━━ Information ━━

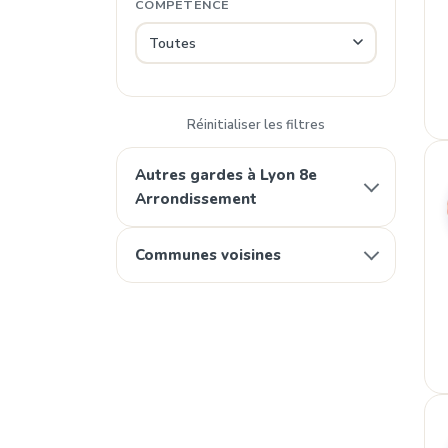
COMPÉTENCE
Réinitialiser les filtres
Autres gardes à Lyon 8e
Arrondissement
Communes voisines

━━━

# Work required
Every line of the listing is to be retyped exactly; pictures stay out.

# Written answer
COMPÉTENCE
Réinitialiser les filtres
Autres gardes à Lyon 8e
Arrondissement
Communes voisines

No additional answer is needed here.